D'you know, I feel huge guilt (now that's an interesting emotion/synaptic response/spiritual burden to discuss, wrt god/no god. Do atheists feel more, or less guilt?) about forcing Threadie to fark orf. I'm going to email her and tell her to come back.

justabouttohaveacuppa · 28/01/2009 20:47

This reply has been deleted

Message withdrawn at poster's request.

IorekByrnison · 28/01/2009 20:52

She does have by far the most interesting and perspicacious things to say, and it would be nice for the rest of us if she could be persuaded back for the evening, but I don't think you should feel guilty. It is the most wretched feeling to realise that once again you have left undone everything that should have been done because you've pissed the day away talking about biscuit denominations.

onebatmother · 28/01/2009 20:54

cote, do you apply the same argument to the Easter Bunny?

I must say that when UQD says things like this I have a tendency to roll my eyes. This is, I think, rather unfair of me, since it is, bottom line, the obvious response to your argument.
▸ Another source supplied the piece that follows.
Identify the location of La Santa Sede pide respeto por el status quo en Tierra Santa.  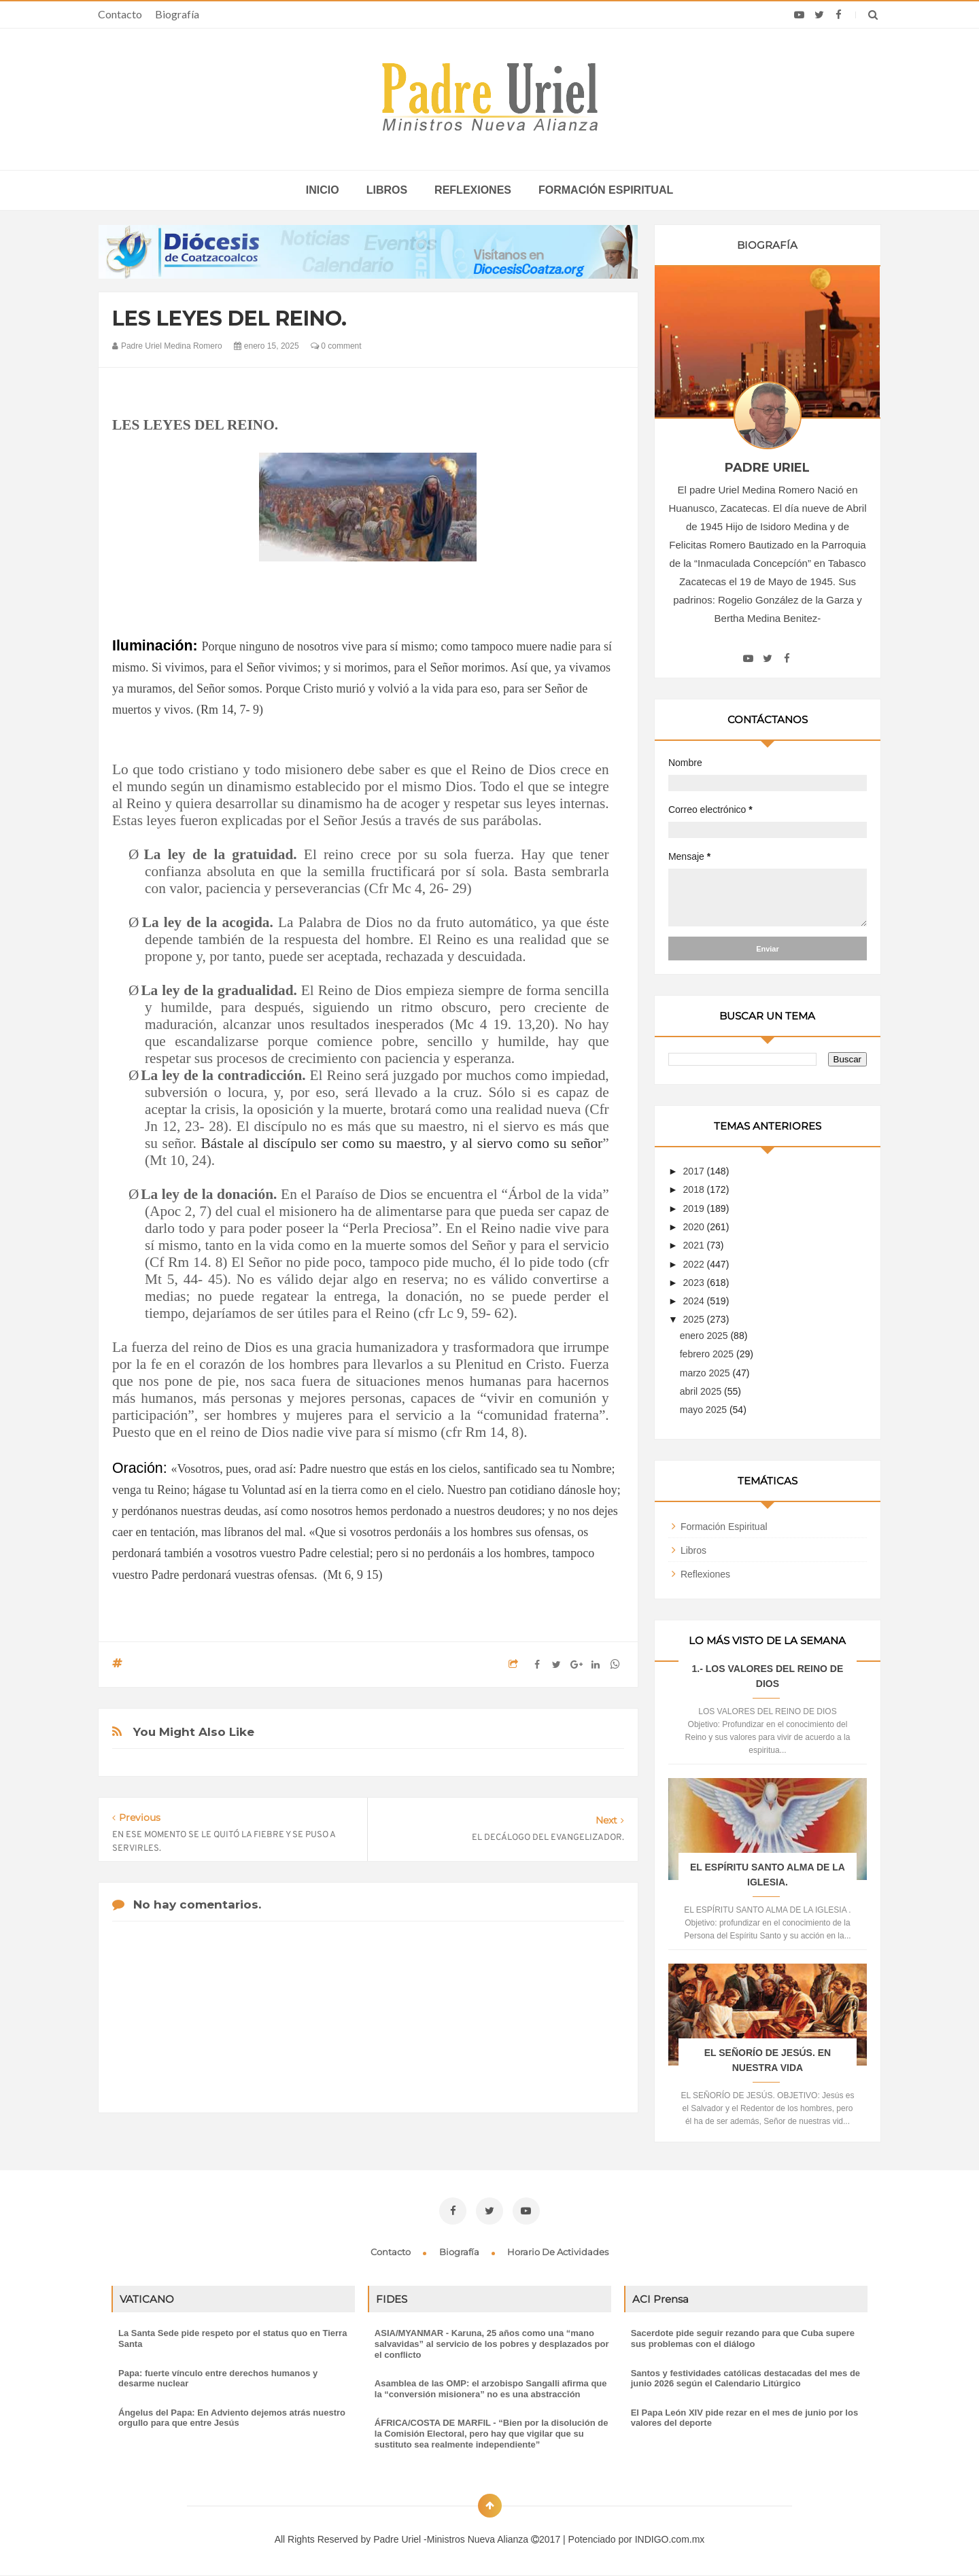
(232, 2338).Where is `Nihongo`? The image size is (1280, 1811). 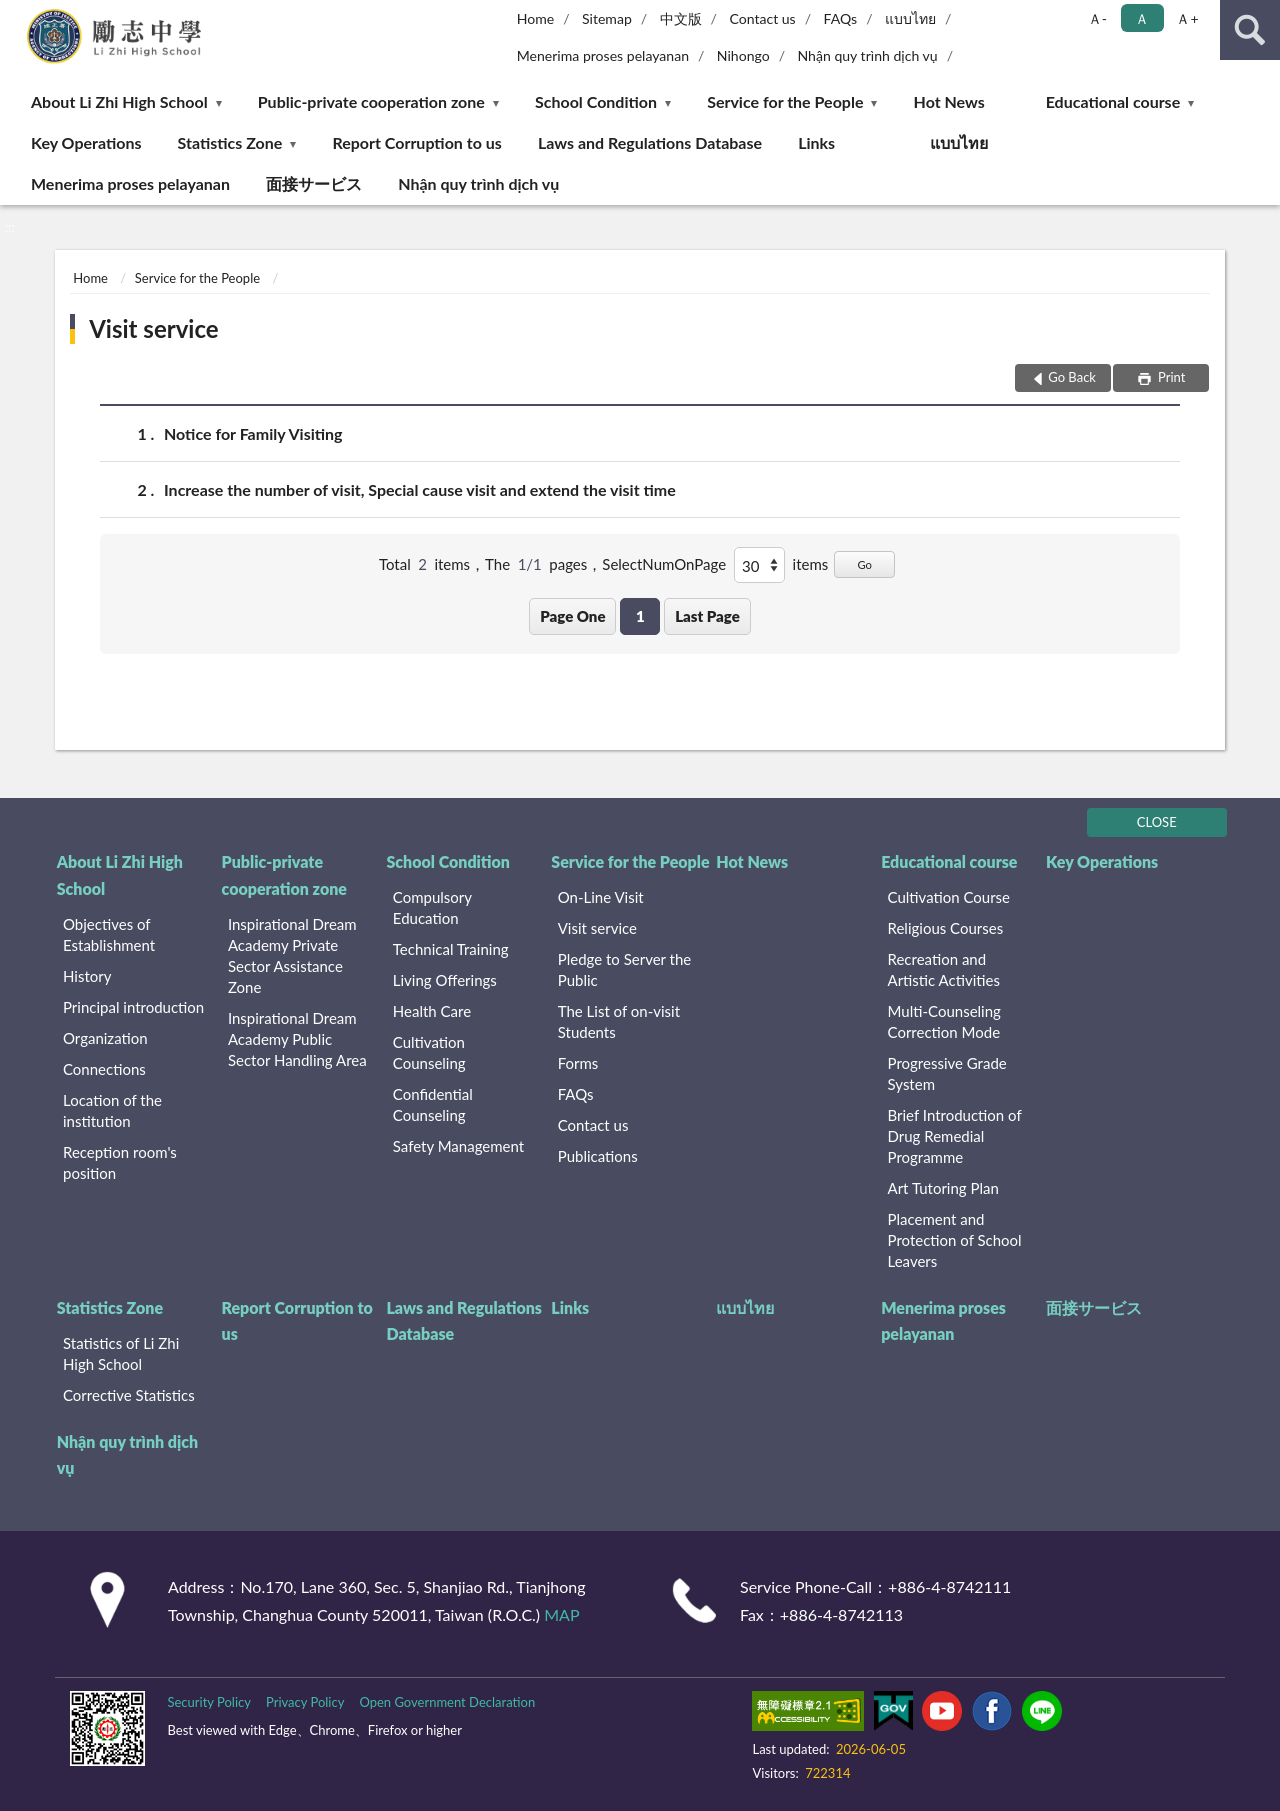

I'd also take issue with your die in a darkened room argument, since it seems to me that the room is only dark for you. For me, it is quite brightly-lit.

CoteDAzur · 28/01/2009 21:03

Was that post meant to be serious?

ruty · 28/01/2009 21:05

i think though, onebat, whilst the origins of our universe still create so many unanswered questions, and whilst science digs deeper and deeper into how we were created [think Stephen Hawking had a mathematical model for a purposeful creator or am i talking shit?] the idea of a creator, or of a purposeful creation, is a more pertinent idea than that of the Easter Bunny. Also, for me at least, JC seemed to hit the nail on the head in so many ways for humanity, and he kept rabbiting on about this God business so i have to keep an open mind...

ruty · 28/01/2009 21:06

I mean Jesus Christ, not a particular MN poster [now see if Jesus had posted on MN he could have cleared so many things up...]

IorekByrnison · 28/01/2009 21:07

The Easter Bunny (like all of unquietdad's hilarious examples) is rather specific and easily defined though isn't it, so it's not so hard estimate the probability of its existence. "God" on the other hand could mean anything from a very abstract sense of an unseen ideal to an old man with a beard and a thunderbolt depending on who you ask. Unless we can all agree on what we mean by God (which is never going to happen), probability doesn't enter into it.

justabouttohaveacuppa · 28/01/2009 21:10

This reply has been deleted

Message withdrawn at poster's request.